10 Treatment Options for Prostate Cancer
Chris Regal | June 12, 2012
Prostate cancer prognosis can have a dramatic range, from a “watchful waiting” to immediate action. The age, grade and stage of the cancer influence the treatment options, as does the overall health of the patient. Some treatment options are more successful and/or carry a greater risk of side effects than others, so the decision should be collaborative between the patient and doctor.
Prostate tumors are not terribly uncommon among men, though the growth rate and symptoms should be monitored closely. Not all tumors require immediately action, and thus, a “watchful waiting” approach is acceptable in many instances.
A radical prostatectomy is a surgical procedure that is a complete removal of the prostate gland. This surgery can lower the risk of recurrence and is often used in younger men with aggressive forms of cancer. Surgery has advanced to the point of being minimally invasive with little damage to the surrounding areas.
Radiation is used to treat localized cancer. It can also be used to treat cancer that has not been fully removed through another means or has recurred. In advanced cases, radiation can be used to relieve symptoms and shrink the tumor.
External beam radiation
External beam radiation involves focusing a beam of radiation directly on the tumor, using computer imaging for precision.
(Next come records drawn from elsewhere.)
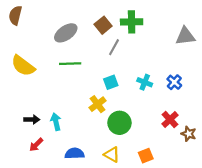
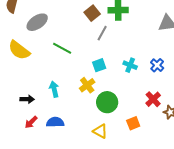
gray ellipse: (66, 33) -> (37, 22), moved
green line: (70, 64) -> (62, 48), turned 30
cyan arrow: (56, 122) -> (54, 89), moved
blue semicircle: (75, 153) -> (55, 122), moved
orange square: (146, 156) -> (133, 123), moved

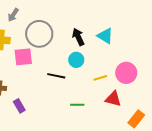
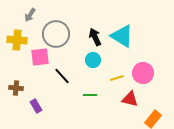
cyan triangle: (105, 36) -> (122, 36), size x1.4
black line: (56, 76) -> (62, 76), moved, turned 36
green line: (77, 105) -> (90, 95), moved

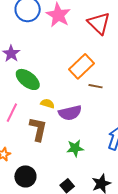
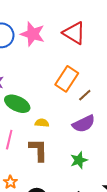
brown line: (95, 86) -> (85, 95), turned -40
purple semicircle: (70, 113) -> (84, 124), moved

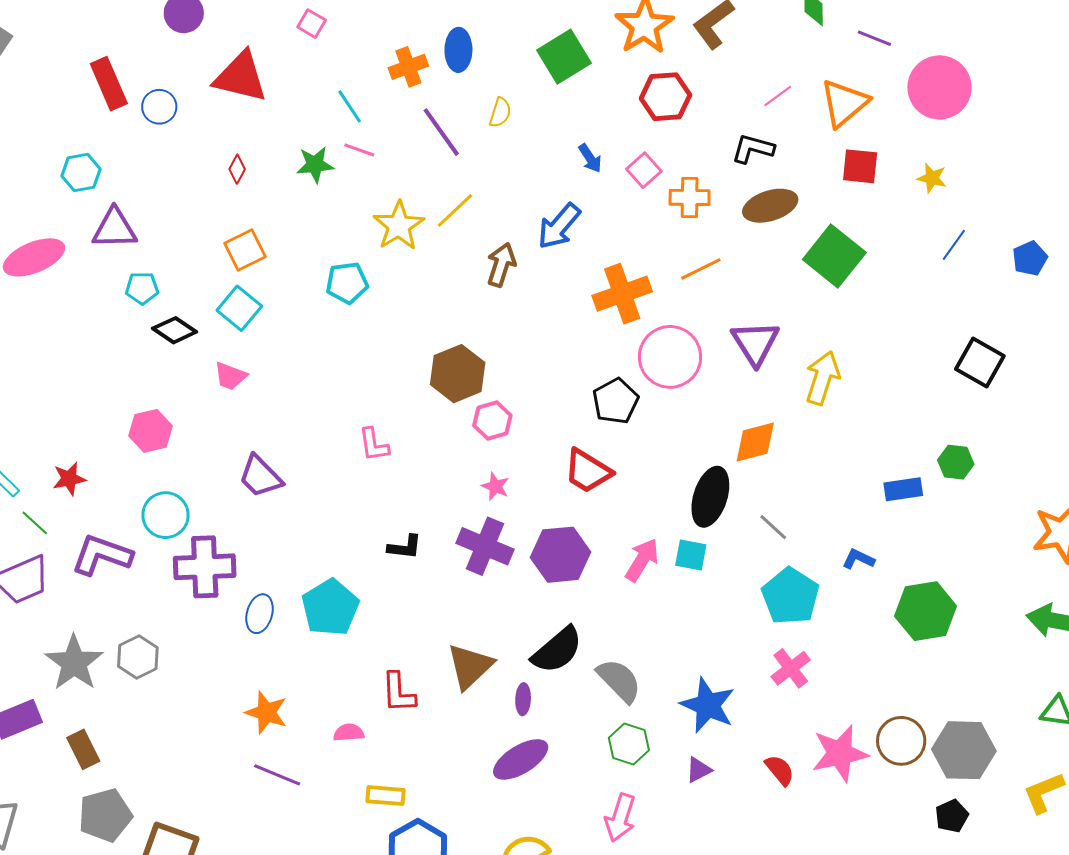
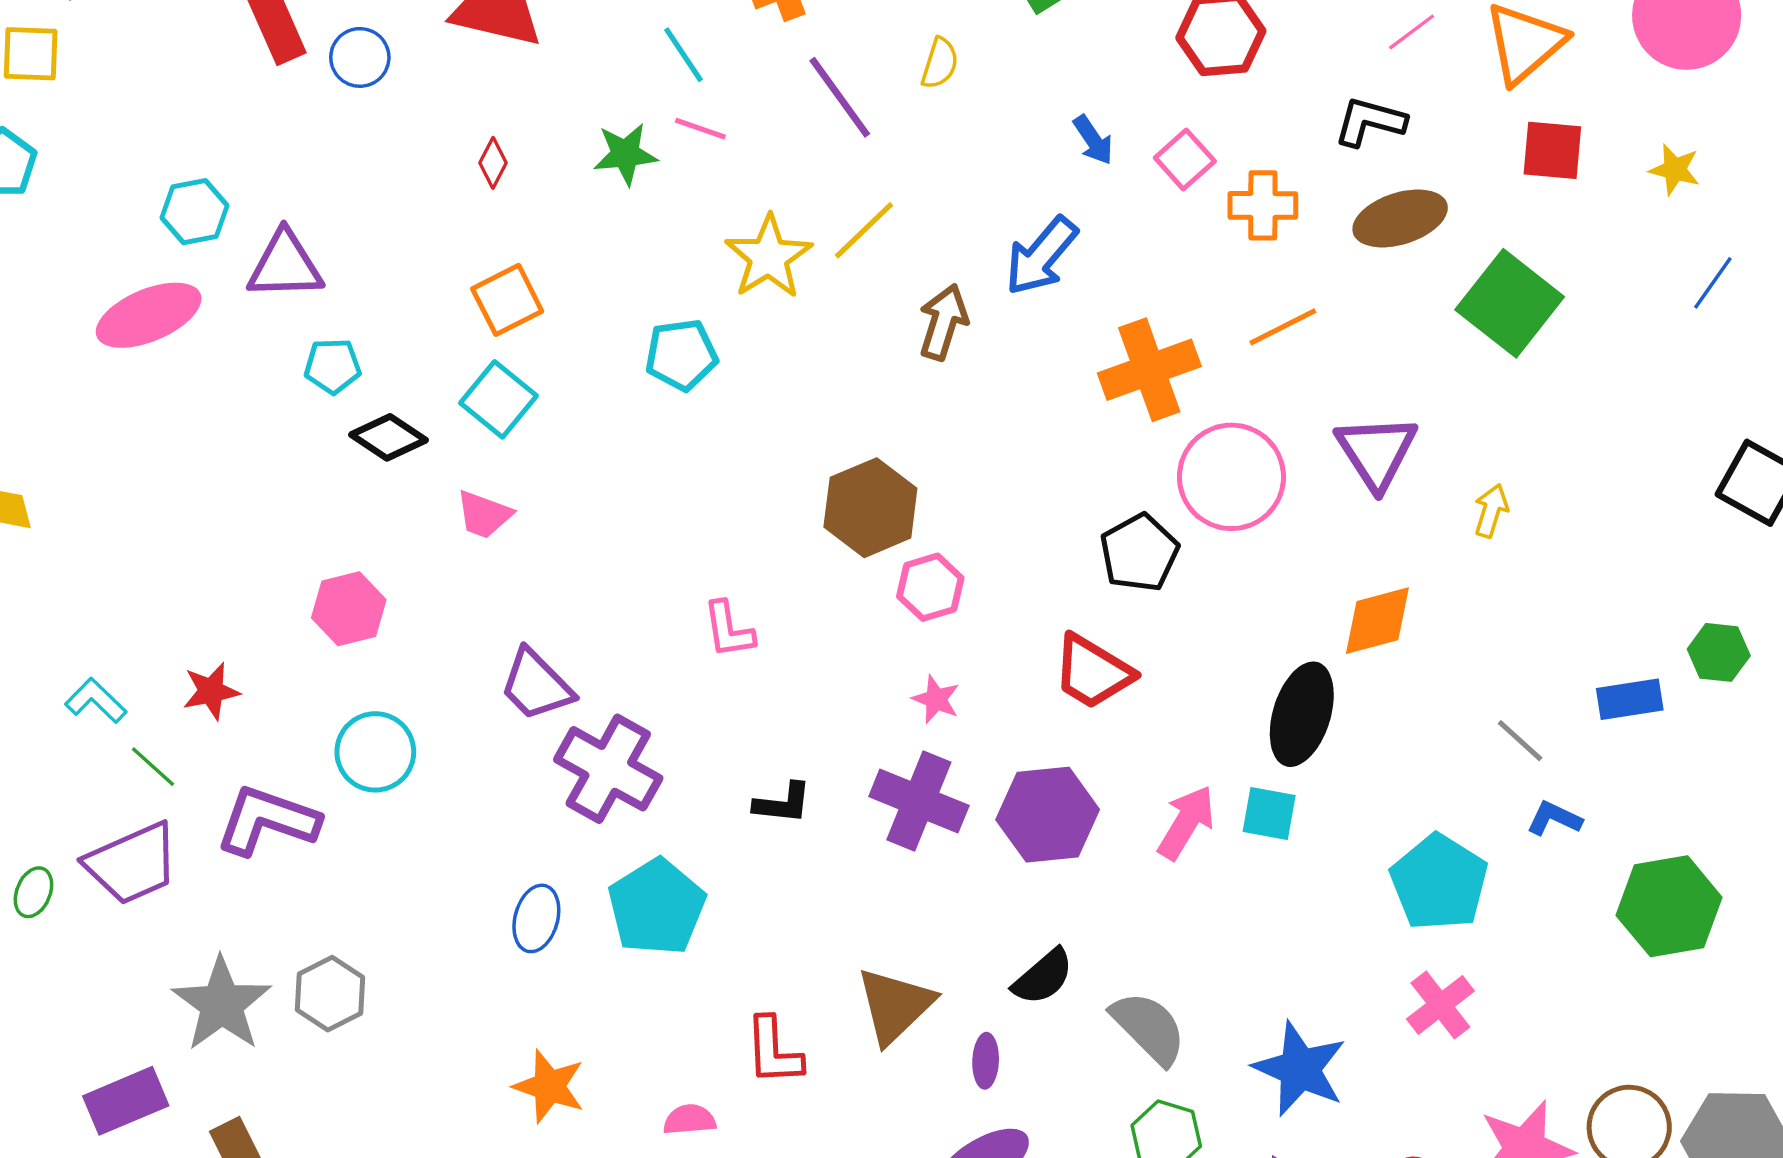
cyan hexagon: (81, 172) -> (195, 212), moved
yellow arrow: (823, 378) -> (1491, 511), size x0.6
gray line: (773, 527) -> (1520, 741), moved
purple cross: (205, 567) -> (608, 769), moved, turned 32
black semicircle: (557, 650) -> (1043, 977), size x0.7

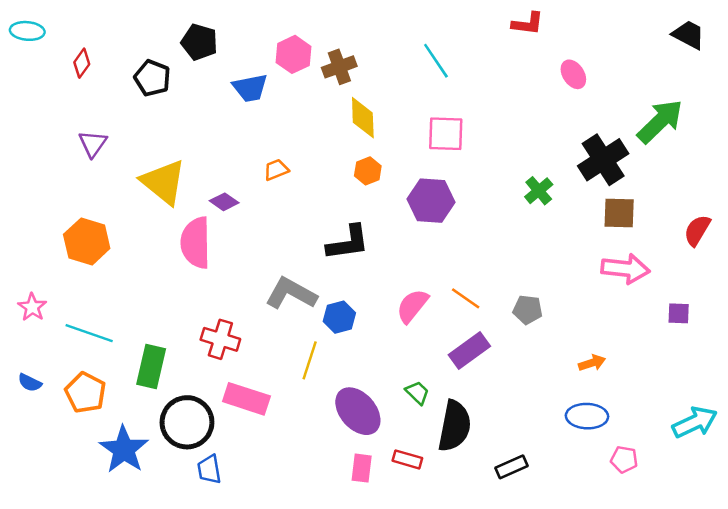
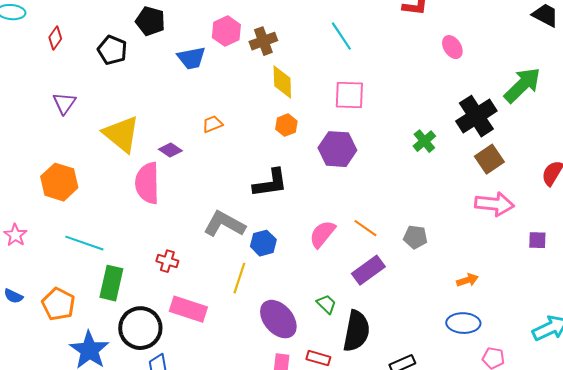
brown square: (619, 213) -> (489, 159), turned -36
cyan line: (89, 333) -> (84, 243), moved
red cross: (220, 339) -> (167, 261), size x0.7

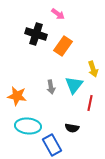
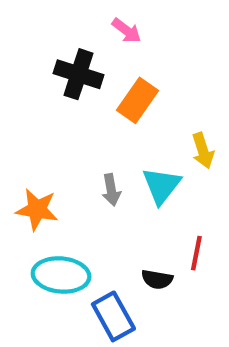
red line: (90, 103) -> (196, 253), moved

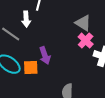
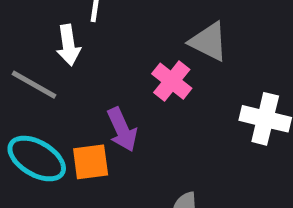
pink cross: (86, 41) -> (172, 81), moved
This treatment is known to reduce the risk of recurrence of cancer.
Brachytherapy involves planting radioactive “seeds” into the prostate. These “seeds” shrink the size of the tumor and can be supplemented through radiation therapy. However, this procedure carries a high risk, as if applied incorrectly, the radiation can spread throughout the body.
Cyrosurgery is often the alternative to the radical prostatectomy. Instead of removing the entire prostate and surrounding tissue, cryosurgery involves pumping liquid nitrogen into the body to freeze all prostate cells, killing them in the process, where the now deceased cells are absorbed into the body.
Male hormones, including testosterone and dihydrotestosterone, stimulate prostate cell growth. By depriving the prostate of those hormones, the prostate cells – both unhealthy and cancerous – will no longer be allowed to grow and will eventually die.
Similar to hormone therapy, denying male hormones to the prostate prohibits growth. Orchiectomy is the surgical removal of the testicles, which produces these hormones in the body. By removing the source of growth, the prostate cells can no longer grow. This is the single most effective method of reducing male hormones (androgens).
Male hormones, known as androgens, are needed for the prostate cells – both cancerous and healthy – to grow. By taking a class of drugs that blocks the effect of these androgens – known as anti-androgens – the goal is to keep the prostate cells from growing. This treatment is generally used in combination with another treatment, either orchiectomy or LHRH agonists.
LH-RH (GnRH) agonists
The primary drugs used for suppressing androgens are called luteinizing hormone-releasing hormones (LH-RH) agonists, also known as gonadotropin-releasing hormone (GnRH) agonists. These drugs block the pituitary gland from producing hormones that stimulate testosterone production.